If there is one thing I’ve learned over the years, it’s this: leadership isn’t for the faint-hearted. Look around, and you’ll see the ravages of an unrelenting war on character, relationships, reputation, knowledge, and foresight. Amazon lists more than 200,000 titles on leadership that cover the gamut from casting vision to building high-capacity teams and designing organizations that stand the test of time. Most are bullish on courage and fortitude in leadership, and all are quick to list tips on being more effective, more charismatic, more relevant, and more dynamic. We’re told to be bold – always. We’re given powerful quotes like this one from Nelson Mandela:
I learned that courage was not the absence of fear, but the triumph over it. The brave man is not he who does not feel afraid, but he who conquers that fear.
When it comes to leadership, fear is equated with weakness. And weakness is not the most popular topic over a cup of coffee or in a boardroom. But here’s the truth about fear: it exists, even in the lives of highly successful leaders. At some point, we quietly wonder how we would be perceived if we confessed that we’re afraid of being ineffective or inadequate. We wonder if our own credibility would be dashed if we admitted that we battle comparison and jealousy. We wonder if we might disqualify ourselves if we come clean about the struggles that still get the best of us or the answers that still elude us.

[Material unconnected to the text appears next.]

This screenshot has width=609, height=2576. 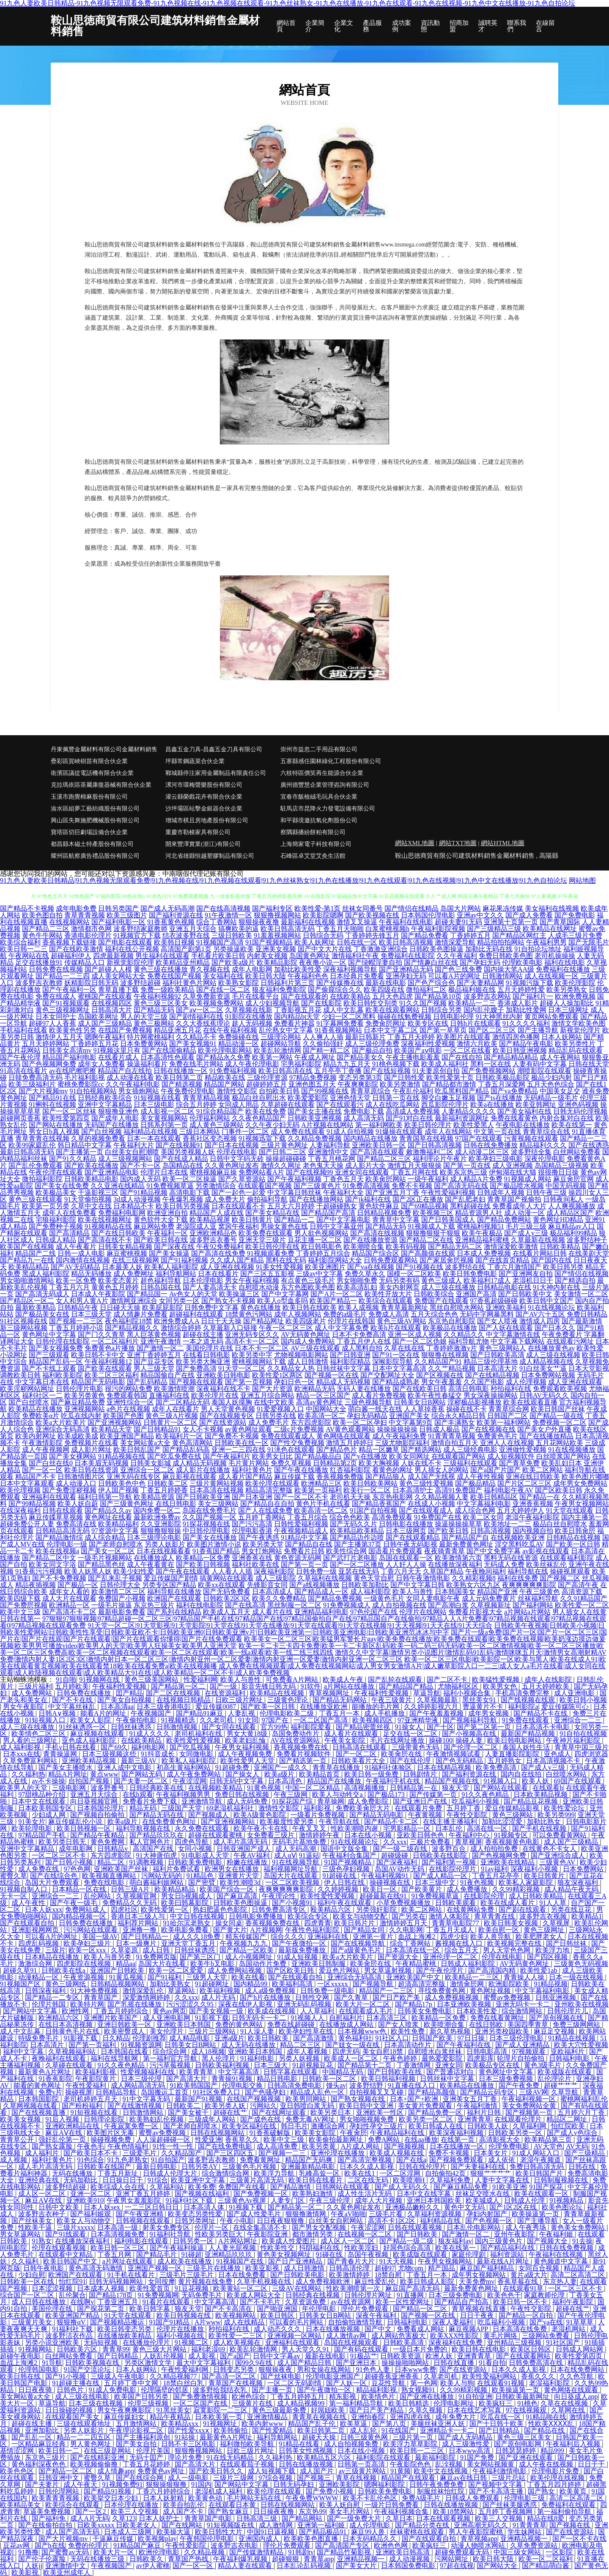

And so, the temptation will be to tuck away those fears, or speak about them to our employees, our congregations, and our peers as something we used to fight “before we triumphed.” But while it may make for a compelling and motivating battlefield message, if we’re honest with ourselves, we’ll continue to fight fear in the trenches. It may not rage as often, but fear will never completely disappear.

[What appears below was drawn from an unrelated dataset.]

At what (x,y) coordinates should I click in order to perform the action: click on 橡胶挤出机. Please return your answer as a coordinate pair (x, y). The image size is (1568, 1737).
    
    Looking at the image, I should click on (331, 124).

And what if it’s not mean to go away entirely? Is fear truly the enemy of good leadership? Or is there a greater purpose to fear? Could fear make us more authentic leaders? I believe fear has the power to do three very positive things in our lives – and I think it’s time to face that fear with a fresh perspective.
Authentic leadership needs a good, healthy dose of fear to keep it truthful, faithful, and responsive.
FEAR UNCOVERS TRUTH
“Ultimately we know deeply that the other side of every fear is freedom.” ~Mary Ferguson.
While the fears that do battle in our minds may not be founded in truth, what they can reveal about us can be telling. Authentic leaders don’t shy away from asking, “Why does this fear exist in the first place?” Rather than fighting it or denying it, we lead well when we let first let fear uncover areas in our own lives that need to be refined, thoughts that need to be transformed, and faith that needs a boost.
FEAR REVEALS FAITH
Fear builds storylines based on what surrounds us, but those storylines don’t have to define us. We discover the tender touchpoints in our lives when we seek the truth about our response to fear. And we discover the depths of God’s provision when we then give the storylines to God and embrace His faithful response to them.
Don’t panic. I’m with you.
There’s no need to fear for I’m your God.
I’ll give you strength. I’ll help you.
I’ll hold you steady, keep a firm grip on you.
Reggie Joiner, Founder and CEO of the ReThink Group, says, “Kids don’t what a lecture on what you know. They want to experience Who you know.” I believe the same holds true for adults too. People want leaders who are willing to be in the trenches.
When we confess that we are still on the battlefield, those we serve get to see us fighting the good fight of a faith that keeps persisting.
FEAR PROMPTS RESPONSE
One of the best things about fear is that it requires a response from us. And if we are leaders, those around us are watching to see what ours will be.
Authentic leaders aren’t afraid to face fear. And they aren’t afraid to help others face it too.
We strip fear of power when we demonstrate that God can use that fear to reveal His purpose and power in and through us. When we allow faith to uncover truth and reveal faith, we can walk with others as we lead them, standing shoulder-to-shoulder. We gain strength. Those with us gain strength too.
Take a moment and ask yourself these two questions:
What are the things I fear most right now about my present (or my future)? Be honest.
My greatest fear is this: nothing. That’s right, the fear that still loves to rear its head is that nothing will be quite good enough, that nothing will be quite successful enough, that nothing will be waiting when all is said and done. So, what is it you fear?
Rather than deny or fight that fear, what might I do to face that fear and respond to it in truth and faith?